> **Work request**
Find the lines below that include the word "income" and report how many there are, with no other text.

> **Data provided**
################
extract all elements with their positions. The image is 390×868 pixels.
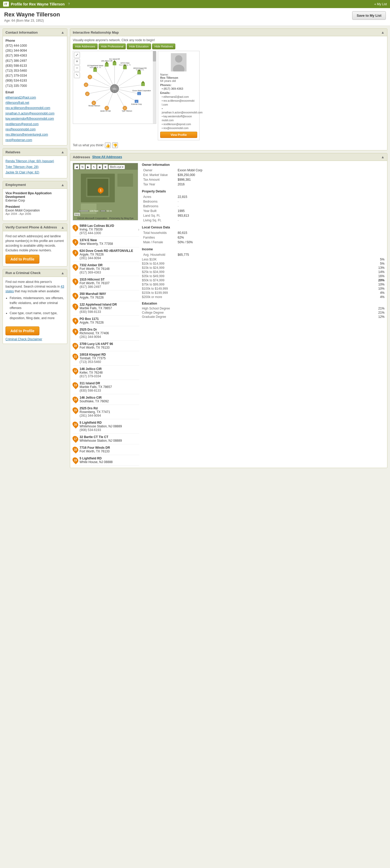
map-forward-btn[interactable]: ▶ xyxy=(86,164,91,169)
address-item[interactable]: 13 311 Island DR Marble Falls, TX 78657 … xyxy=(73,380,139,394)
income-range: $10k to $14,999 xyxy=(142,262,164,266)
email-address[interactable]: jonathan.h.acton@exxonmobil.com xyxy=(5,111,64,116)
criminal-add-to-profile-button[interactable]: Add to Profile xyxy=(5,327,39,335)
income-range: $75k to $99,999 xyxy=(142,283,164,286)
email-address[interactable]: rext@exterran.com xyxy=(5,137,64,143)
address-item[interactable]: 11 10018 Kleppel RD Tomball, TX 77375 (7… xyxy=(73,351,139,366)
relatives-collapse-icon[interactable]: ▲ xyxy=(61,150,64,154)
criminal-collapse-icon[interactable]: ▲ xyxy=(61,271,64,275)
address-city: Whitehouse Station, NJ 08889 xyxy=(80,425,139,428)
address-item[interactable]: 5 1515 Hillcrest ST Fort Worth, TX 76107… xyxy=(73,276,139,290)
birdseye-button[interactable]: Bird's eye ▾ xyxy=(109,165,125,169)
hide-addresses-btn[interactable]: Hide Addresses xyxy=(73,43,97,49)
email-address[interactable]: kay.westerndorff@exxonmobil.com xyxy=(5,116,64,121)
network-map-canvas[interactable]: Rex xyxy=(73,51,156,124)
relative-link[interactable]: Tyler Tillerson (Age: 28) xyxy=(5,164,64,170)
income-range: $50k to $74,999 xyxy=(142,278,164,282)
hide-professional-btn[interactable]: Hide Professional xyxy=(99,43,126,49)
address-item[interactable]: 19 5 Lightfield RD White House, NJ 08888 xyxy=(73,455,139,466)
criminal-disclaimer-link[interactable]: Criminal Check Disclaimer xyxy=(5,337,64,341)
owner-value: Exxon Mobil Corp xyxy=(177,168,384,172)
employment-section-body: Vice President Bpa Application Developme… xyxy=(3,189,67,221)
phone-label: Phone xyxy=(5,39,64,42)
profile-age: Age: 64 (Born Mar 23, 1952) xyxy=(4,19,60,23)
email-address[interactable]: rex.tillerson@enventuregt.com xyxy=(5,132,64,137)
address-item[interactable]: 14 146 Jellico CIR Southlake, TX 76092 xyxy=(73,394,139,405)
map-panel-email6: rex@exxonmobil.com xyxy=(163,127,188,130)
address-details: 3709 Lucy LN #APT 96 Fort Worth, TX 7613… xyxy=(80,342,139,349)
address-marker: 16 xyxy=(71,420,79,428)
address-item[interactable]: 6 350 Marshall WAY Argyle, TX 76226 xyxy=(73,290,139,301)
address-street: 350 Marshall WAY xyxy=(80,292,139,296)
verify-text: Find out which address(es) and landline … xyxy=(5,234,64,253)
addresses-collapse-icon[interactable]: ▲ xyxy=(381,155,385,159)
address-item[interactable]: 3 624 Dove Creek RD #BARTONVILLE Argyle,… xyxy=(73,247,139,262)
income-pct: 10% xyxy=(378,283,385,286)
svg-text:⤢: ⤢ xyxy=(76,53,79,57)
verify-collapse-icon[interactable]: ▲ xyxy=(61,225,64,229)
map-pan-btn[interactable]: ✥ xyxy=(103,164,108,169)
phone-number: (817) 379-0334 xyxy=(5,73,64,78)
address-item[interactable]: 9 2525 Drs Dr Richmond, TX 77406 (281) 3… xyxy=(73,326,139,341)
address-item[interactable]: 10 3709 Lucy LN #APT 96 Fort Worth, TX 7… xyxy=(73,341,139,351)
email-address[interactable]: elihernand2@aol.com xyxy=(5,95,64,100)
save-to-my-list-button[interactable]: Save to My List xyxy=(352,11,386,20)
address-marker-number: 6 xyxy=(74,294,76,297)
address-item[interactable]: 2 1374 E New New Waverly, TX 77358 xyxy=(73,237,139,247)
address-city: New Waverly, TX 77358 xyxy=(80,242,139,246)
address-details: 122 Applehead Island DR Marble Falls, TX… xyxy=(80,303,139,314)
address-item[interactable]: 4 7332 Amber DR Fort Worth, TX 76148 (81… xyxy=(73,262,139,276)
my-list-link[interactable]: My List xyxy=(374,2,387,6)
address-item[interactable]: 8 PO Box 1171 Argyle, TX 76226 xyxy=(73,315,139,326)
income-range: Less $10K xyxy=(142,258,157,261)
email-address[interactable]: rex.w.tillerson@exxonmobil.com xyxy=(5,105,64,111)
contact-collapse-icon[interactable]: ▲ xyxy=(61,30,64,34)
phone-number: (908) 534-6193 xyxy=(5,78,64,83)
view-profile-button[interactable]: View Profile xyxy=(160,132,197,138)
map-refresh-btn[interactable]: ↻ xyxy=(91,164,96,169)
address-city: Southlake, TX 76092 xyxy=(80,399,139,403)
address-marker-number: 8 xyxy=(74,319,76,322)
income-range: $15k to $24,999 xyxy=(142,266,164,270)
rel-map-collapse-icon[interactable]: ▲ xyxy=(381,30,385,34)
map-panel-email3: jonathan.h.acton@exxonmobil.com xyxy=(162,111,203,114)
email-address[interactable]: rex@exxonmobil.com xyxy=(5,127,64,132)
employment-block: Vice President Bpa Application Developme… xyxy=(5,191,64,202)
thumbs-down-icon[interactable]: 👎 xyxy=(112,142,118,148)
map-back-btn[interactable]: ◀ xyxy=(74,164,79,169)
address-item[interactable]: 16 5 Lightfield RD Whitehouse Station, N… xyxy=(73,419,139,434)
phone-number: (713) 335-7000 xyxy=(5,84,64,88)
market-value: $39,250,000 xyxy=(177,173,384,177)
hide-relatives-btn[interactable]: Hide Relatives xyxy=(152,43,175,49)
show-all-addresses-link[interactable]: Show All Addresses xyxy=(92,155,122,159)
svg-text:P: P xyxy=(93,102,94,104)
address-details: 5959 Las Colinas BLVD Irving, TX 75039 (… xyxy=(80,224,137,235)
verify-add-to-profile-button[interactable]: Add to Profile xyxy=(5,255,39,264)
address-item[interactable]: 18 7716 Four Winds DR Fort Worth, TX 761… xyxy=(73,444,139,455)
employment-collapse-icon[interactable]: ▲ xyxy=(61,183,64,187)
svg-text:Tomball, TX: Tomball, TX xyxy=(136,69,144,71)
verify-section: Verify Current Phone & Address ▲ Find ou… xyxy=(3,223,67,267)
address-street: 146 Jellico CIR xyxy=(80,396,139,399)
help-icon[interactable]: ? xyxy=(68,2,70,6)
address-item[interactable]: 17 32 Bartle CT Tle CT Whitehouse Statio… xyxy=(73,434,139,444)
address-item[interactable]: 1 5959 Las Colinas BLVD Irving, TX 75039… xyxy=(73,222,139,237)
svg-text:B: B xyxy=(139,93,140,95)
employment-dates: Apr 2004 - Apr 2006 xyxy=(5,212,64,215)
email-address[interactable]: rtillerson@att.net xyxy=(5,100,64,105)
email-address[interactable]: rextillerson@eprod.com xyxy=(5,122,64,127)
map-n-btn[interactable]: N xyxy=(80,164,85,169)
relative-link[interactable]: Jackie St Clair (Age: 82) xyxy=(5,170,64,176)
address-city: Fort Worth, TX 76107 xyxy=(80,281,139,285)
hide-education-btn[interactable]: Hide Education xyxy=(127,43,151,49)
address-marker: 8 xyxy=(71,316,79,324)
map-location-btn[interactable]: ◉ xyxy=(97,164,102,169)
address-item[interactable]: 12 146 Jellico CIR Keller, TX 76248 (817… xyxy=(73,366,139,380)
relative-link[interactable]: Renda Tillerson (Age: 60) (spouse) xyxy=(5,158,64,164)
address-item[interactable]: 15 2525 Drs Rd Rosenberg, TX 77471 (281)… xyxy=(73,405,139,419)
thumbs-up-icon[interactable]: 👍 xyxy=(105,142,111,148)
address-map-area[interactable]: ◀ N ▶ ↻ ◉ ✥ Bird's eye ▾ xyxy=(73,163,138,220)
svg-rect-67 xyxy=(153,51,156,62)
map-panel-phone: (817) 369-4363 xyxy=(163,87,183,90)
address-item[interactable]: 7 122 Applehead Island DR Marble Falls, … xyxy=(73,301,139,315)
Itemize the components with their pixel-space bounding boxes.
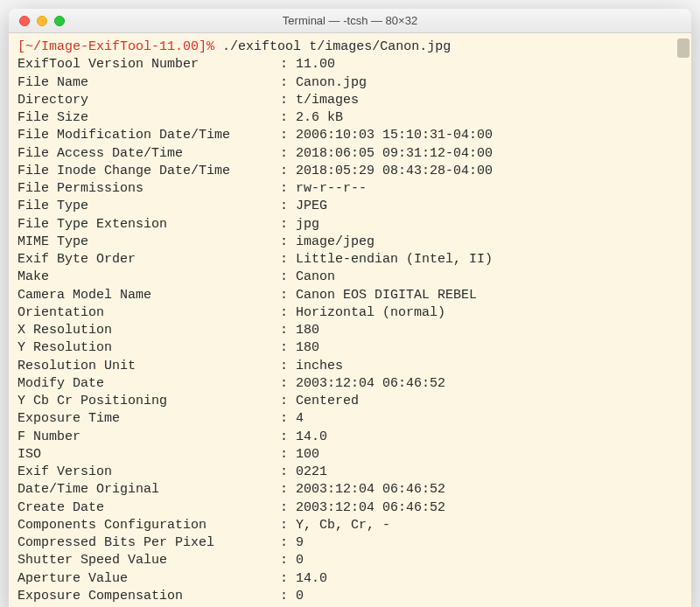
output-value: Canon.jpg	[296, 74, 367, 92]
output-value: Canon	[296, 269, 335, 286]
output-value: 0221	[296, 464, 327, 481]
maximize-button[interactable]	[54, 16, 65, 26]
output-value: t/images	[296, 92, 359, 109]
output-key: Orientation	[18, 304, 280, 322]
output-separator: :	[280, 517, 296, 534]
minimize-button[interactable]	[37, 16, 47, 26]
output-separator: :	[280, 287, 296, 304]
prompt-path: ~/Image-ExifTool-11.00	[25, 39, 199, 54]
output-line: X Resolution: 180	[18, 322, 682, 339]
output-line: File Inode Change Date/Time: 2018:05:29 …	[18, 163, 682, 180]
output-key: Camera Model Name	[18, 287, 280, 304]
output-key: Exif Byte Order	[18, 251, 280, 269]
prompt-line: [~/Image-ExifTool-11.00]% ./exiftool t/i…	[18, 38, 682, 56]
output-separator: :	[280, 109, 296, 127]
output-value: 2018:06:05 09:31:12-04:00	[296, 145, 493, 163]
output-line: Camera Model Name: Canon EOS DIGITAL REB…	[18, 287, 682, 304]
output-key: File Type Extension	[18, 216, 280, 234]
output-line: File Type Extension: jpg	[18, 216, 682, 234]
output-value: Horizontal (normal)	[296, 304, 445, 322]
output-key: File Permissions	[18, 180, 280, 198]
output-key: X Resolution	[18, 322, 280, 339]
output-line: Orientation: Horizontal (normal)	[18, 304, 682, 322]
output-line: Compressed Bits Per Pixel: 9	[18, 534, 682, 552]
output-value: Little-endian (Intel, II)	[296, 251, 493, 269]
output-line: Aperture Value: 14.0	[18, 570, 682, 588]
prompt-bracket-open: [	[18, 39, 25, 54]
output-value: 14.0	[296, 570, 327, 588]
output-key: Exif Version	[18, 464, 280, 481]
output-separator: :	[280, 481, 296, 499]
output-line: Modify Date: 2003:12:04 06:46:52	[18, 375, 682, 393]
output-separator: :	[280, 375, 296, 393]
output-separator: :	[280, 145, 296, 163]
output-value: 9	[296, 534, 304, 552]
output-separator: :	[280, 56, 296, 73]
output-line: ExifTool Version Number: 11.00	[18, 56, 682, 73]
output-key: Create Date	[18, 499, 280, 517]
window-title: Terminal — -tcsh — 80×32	[283, 14, 417, 27]
scrollbar-thumb[interactable]	[677, 38, 690, 58]
output-value: 2018:05:29 08:43:28-04:00	[296, 163, 493, 180]
output-value: 0	[296, 588, 304, 605]
output-value: 100	[296, 446, 319, 464]
prompt-bracket-close: ]	[199, 39, 206, 54]
output-key: Date/Time Original	[18, 481, 280, 499]
traffic-lights	[19, 16, 65, 26]
output-value: JPEG	[296, 198, 327, 215]
output-key: File Inode Change Date/Time	[18, 163, 280, 180]
output-value: 2.6 kB	[296, 109, 343, 127]
output-value: 180	[296, 339, 319, 357]
output-separator: :	[280, 74, 296, 92]
output-separator: :	[280, 446, 296, 464]
output-separator: :	[280, 198, 296, 215]
output-separator: :	[280, 322, 296, 339]
output-separator: :	[280, 552, 296, 569]
output-line: ISO: 100	[18, 446, 682, 464]
close-button[interactable]	[19, 16, 30, 26]
output-value: 0	[296, 552, 304, 569]
output-separator: :	[280, 534, 296, 552]
output-key: Make	[18, 269, 280, 286]
output-key: Exposure Time	[18, 410, 280, 428]
output-key: File Size	[18, 109, 280, 127]
output-separator: :	[280, 358, 296, 375]
output-line: Exif Version: 0221	[18, 464, 682, 481]
output-key: Aperture Value	[18, 570, 280, 588]
titlebar[interactable]: Terminal — -tcsh — 80×32	[9, 9, 691, 33]
output-line: File Name: Canon.jpg	[18, 74, 682, 92]
output-line: Components Configuration: Y, Cb, Cr, -	[18, 517, 682, 534]
output-line: Create Date: 2003:12:04 06:46:52	[18, 499, 682, 517]
output-line: Y Cb Cr Positioning: Centered	[18, 393, 682, 410]
output-key: Exposure Compensation	[18, 588, 280, 605]
output-separator: :	[280, 269, 296, 286]
output-value: 2003:12:04 06:46:52	[296, 375, 445, 393]
output-line: Make: Canon	[18, 269, 682, 286]
output-separator: :	[280, 234, 296, 251]
output-separator: :	[280, 393, 296, 410]
output-key: File Modification Date/Time	[18, 127, 280, 144]
output-separator: :	[280, 499, 296, 517]
output-key: ISO	[18, 446, 280, 464]
output-line: Directory: t/images	[18, 92, 682, 109]
output-line: File Access Date/Time: 2018:06:05 09:31:…	[18, 145, 682, 163]
output-separator: :	[280, 304, 296, 322]
output-key: Components Configuration	[18, 517, 280, 534]
output-value: 4	[296, 410, 304, 428]
output-line: File Modification Date/Time: 2006:10:03 …	[18, 127, 682, 144]
output-value: image/jpeg	[296, 234, 374, 251]
output-value: 180	[296, 322, 319, 339]
output-key: Y Cb Cr Positioning	[18, 393, 280, 410]
output-separator: :	[280, 588, 296, 605]
output-value: 2003:12:04 06:46:52	[296, 499, 445, 517]
output-key: Directory	[18, 92, 280, 109]
output-separator: :	[280, 216, 296, 234]
output-line: F Number: 14.0	[18, 429, 682, 446]
output-separator: :	[280, 464, 296, 481]
output-separator: :	[280, 127, 296, 144]
output-key: F Number	[18, 429, 280, 446]
output-line: Shutter Speed Value: 0	[18, 552, 682, 569]
terminal-body[interactable]: [~/Image-ExifTool-11.00]% ./exiftool t/i…	[9, 33, 691, 607]
output-line: Date/Time Original: 2003:12:04 06:46:52	[18, 481, 682, 499]
output-separator: :	[280, 410, 296, 428]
################
> **Task answer**
6